Light and a procession of shadows

Light fills our living room in a very beautiful way every evening. The window does not have any blinds yet, and we are waiting for our power drill to arrive, but part of me will miss the bold, unfiltered light. Last night after a simple dinner of corn on the cob (one of the best summer vegetables) and black beans and rice, Guion worked on all of the technical details involved in pre-brewing (math, washers, wrenches, pipes). I sat on the couch and watched him while I read and drank a glass of wine. I thought about the serious joy that comes from focus. We were both intensely concentrated on our tasks–Guion, on preventing leaks; me, on connecting ideas–and though our solemn faces and knit brows would never betray it, we were very happy.

I am re-reading Jacob’s Room by Woolf now, because our church has a book club and I want to go. I miss talking about books. This is the best passage in the novel, in my opinion, and it reminds me why I love Woolf and why she always changes the way I think about people:

It seems then that men and women are equally at fault. It seems that a profound, impartial, and absolutely just opinion of our fellow creatures is utterly unknown. Either we are men, or we are women. Either we are cold, or we are sentimental. Either we are young, or growing old. In any case life is but a procession of shadows, and God knows why it is that we embrace them so eagerly, and see them depart with such anguish, being shadows. And why, if this and much more than this is true, why are we yet surprised in the window corner by a sudden vision that the young man in the chair is of all things in the world most real, the most solid, the best known to us–why indeed? For the moment after we know nothing about him. Such is the manner of our seeing. Such the conditions of our love.

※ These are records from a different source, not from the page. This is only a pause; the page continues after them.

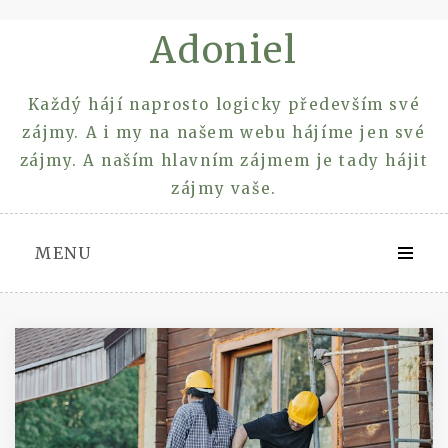
Skip
Adoniel
to
content
Každý hájí naprosto logicky především své
zájmy. A i my na našem webu hájíme jen své
zájmy. A naším hlavním zájmem je tady hájit
zájmy vaše.
MENU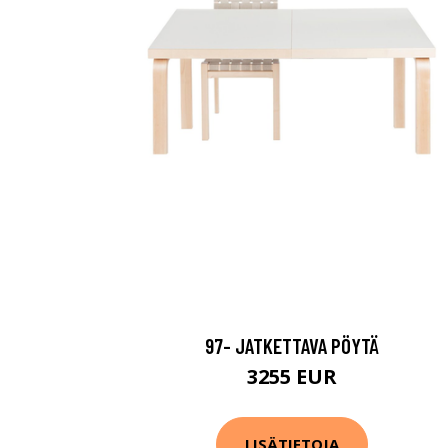
97- JATKETTAVA PÖYTÄ
3255 EUR
LISÄTIETOJA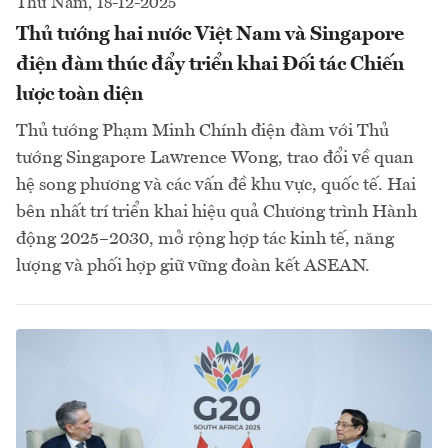
Thứ Năm, 18-12-2025
Thủ tướng hai nước Việt Nam và Singapore
điện đàm thúc đẩy triển khai Đối tác Chiến
lược toàn diện
Thủ tướng Phạm Minh Chính điện đàm với Thủ
tướng Singapore Lawrence Wong, trao đổi về quan
hệ song phương và các vấn đề khu vực, quốc tế. Hai
bên nhất trí triển khai hiệu quả Chương trình Hành
động 2025–2030, mở rộng hợp tác kinh tế, năng
lượng và phối hợp giữ vững đoàn kết ASEAN.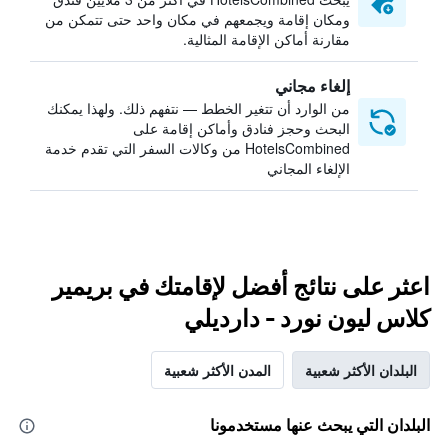
ومكان إقامة ويجمعهم في مكان واحد حتى تتمكن من
مقارنة أماكن الإقامة المثالية.
إلغاء مجاني
من الوارد أن تتغير الخطط — نتفهم ذلك. ولهذا يمكنك
البحث وحجز فنادق وأماكن إقامة على
HotelsCombined من وكالات السفر التي تقدم خدمة
الإلغاء المجاني
اعثر على نتائج أفضل لإقامتك في بريمير
كلاس ليون نورد - دارديلي
البلدان الأكثر شعبية
المدن الأكثر شعبية
البلدان التي يبحث عنها مستخدمونا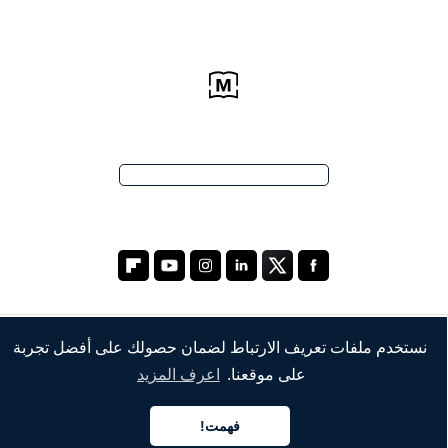
نستخدم ملفات تعريف الارتباط لضمان حصولك على أفضل تجربة
الشركة
على موقعنا.
اعرف المزيد
من نحن
فهمت!
خدماتنا
العربية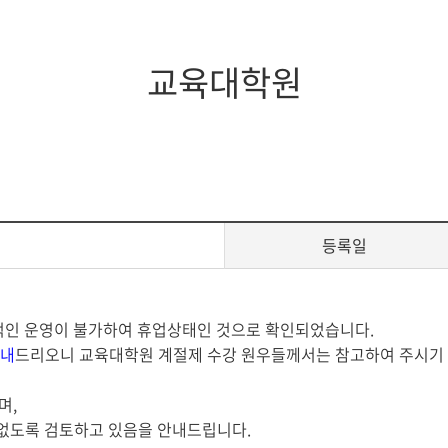
지대학원
전체모집요강
교육대학원
등록일
적인 운영이 불가하여 휴업상태인 것으로 확인되었습니다.
안내
드리오니 교육대학원 계절제 수강 원우들께서는 참고하여 주시기
며,
없도록 검토하고 있음을 안내드립니다.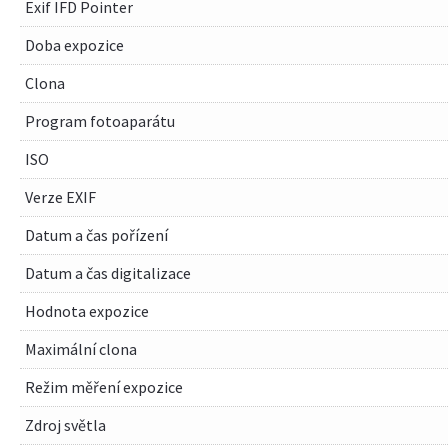
Exif IFD Pointer
Doba expozice
Clona
Program fotoaparátu
ISO
Verze EXIF
Datum a čas pořízení
Datum a čas digitalizace
Hodnota expozice
Maximální clona
Režim měření expozice
Zdroj světla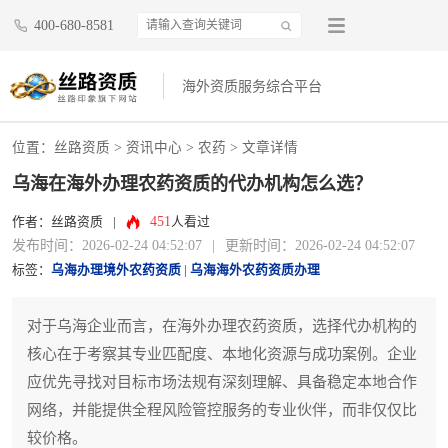
400-680-8581
海外资质服务综合平台
位置：
丝路资质
>
资讯中心
>
农药
> 文章详情
乌海在海外办理农药资质的代办机构怎么选？
451
作者：丝路资质
|
人看过
发布时间：2026-02-24 04:52:07
|
更新时间：2026-02-24 04:52:07
标签：
乌海办理境外农药资质
|
乌海海外农药资质办理
对于乌海企业而言，在海外办理农药资质，选择代办机构的
核心在于考察其专业匹配度、本地化资源与成功案例。企业
应优先寻找对目标市场法规有深刻理解、具备稳定本地合作
网络，并能提供全程风险管控服务的专业伙伴，而非仅仅比
较价格。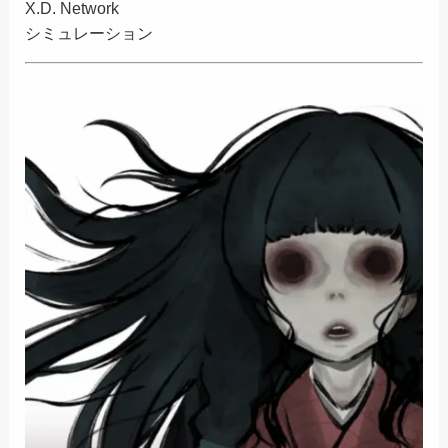
X.D. Network
シミュレーション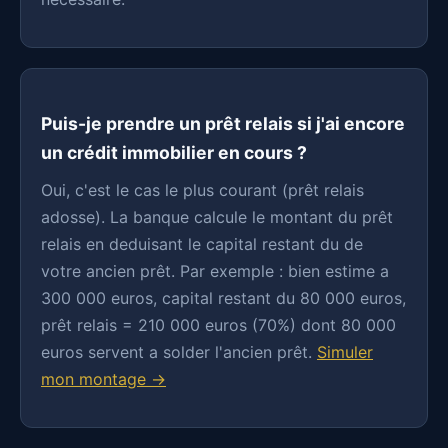
Puis-je prendre un prêt relais si j'ai encore
un crédit immobilier en cours ?
Oui, c'est le cas le plus courant (prêt relais
adosse). La banque calcule le montant du prêt
relais en deduisant le capital restant du de
votre ancien prêt. Par exemple : bien estime a
300 000 euros, capital restant du 80 000 euros,
prêt relais = 210 000 euros (70%) dont 80 000
euros servent a solder l'ancien prêt.
Simuler
mon montage →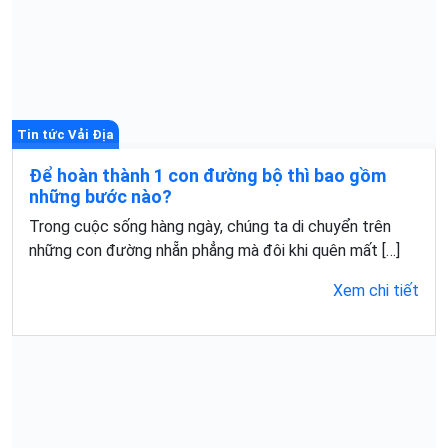
Tin tức Vải Địa
Để hoàn thành 1 con đường bộ thì bao gồm
những bước nào?
Trong cuộc sống hàng ngày, chúng ta di chuyển trên
những con đường nhẵn phẳng mà đôi khi quên mất […]
Xem chi tiết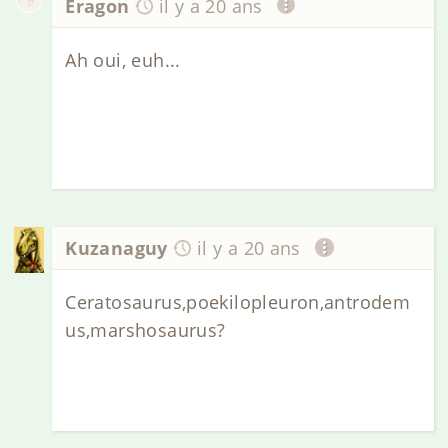
Eragon
il y a 20 ans
Ah oui, euh...
Kuzanaguy
il y a 20 ans
Ceratosaurus,poekilopleuron,antrodem
us,marshosaurus?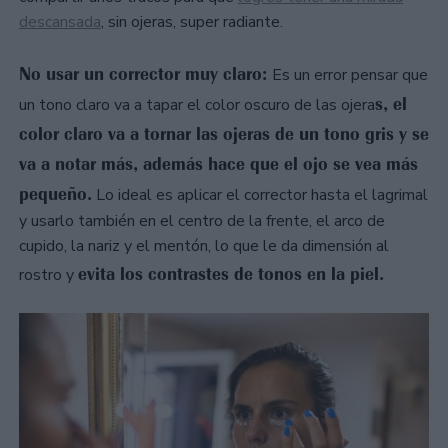
descansada
, sin ojeras, super radiante.
No usar un corrector muy claro:
Es un error pensar que
s, el
un tono claro va a tapar el color oscuro de las ojera
color claro va a tornar las ojeras de un tono gris y se
va a notar más, además hace que el ojo se vea más
pequeño.
Lo ideal es aplicar el corrector hasta el lagrimal
y usarlo también en el centro de la frente, el arco de
cupido, la nariz y el mentón, lo que le da dimensión al
evita los contrastes de tonos en la piel.
rostro y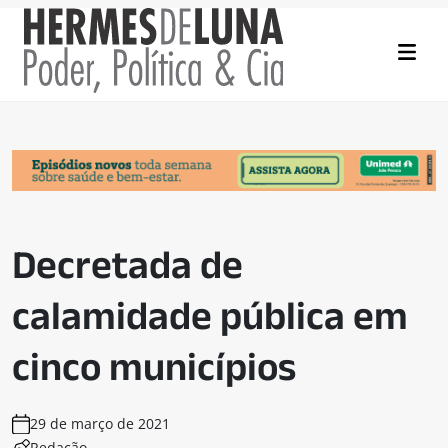
Decretada de
calamidade pública em
cinco municípios
29 de março de 2021
Redação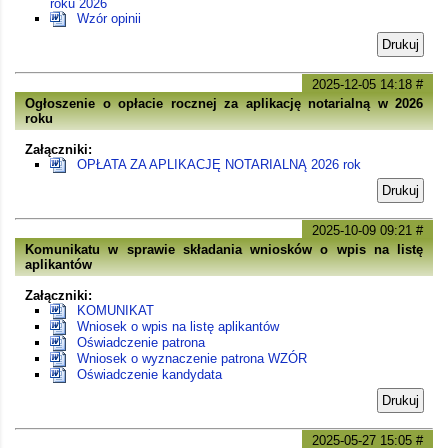
roku 2026
Wzór opinii
Drukuj
2025-12-05 14:18
#
Ogłoszenie o opłacie rocznej za aplikację notarialną w 2026
roku
Załączniki:
OPŁATA ZA APLIKACJĘ NOTARIALNĄ 2026 rok
Drukuj
2025-10-09 09:21
#
Komunikatu w sprawie składania wniosków o wpis na listę
aplikantów
Załączniki:
KOMUNIKAT
Wniosek o wpis na listę aplikantów
Oświadczenie patrona
Wniosek o wyznaczenie patrona WZÓR
Oświadczenie kandydata
Drukuj
2025-05-27 15:05
#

Jacob’s Room, Virginia Woolf

Oh, Guion has a little website now, too! Check it out.

“Only at Christmas Time” by Sufjan Stevens came on Pandora while I was cleaning out old accounts at work today and I nearly started crying. Something about that song always gets me. It’s so beautiful. And then “Fidelity” (Regina Spektor) came on, and I felt like I was a freshman at Carolina all over again, walking to Hamilton Hall and feeling full of helium, terrified and smiling at everyone.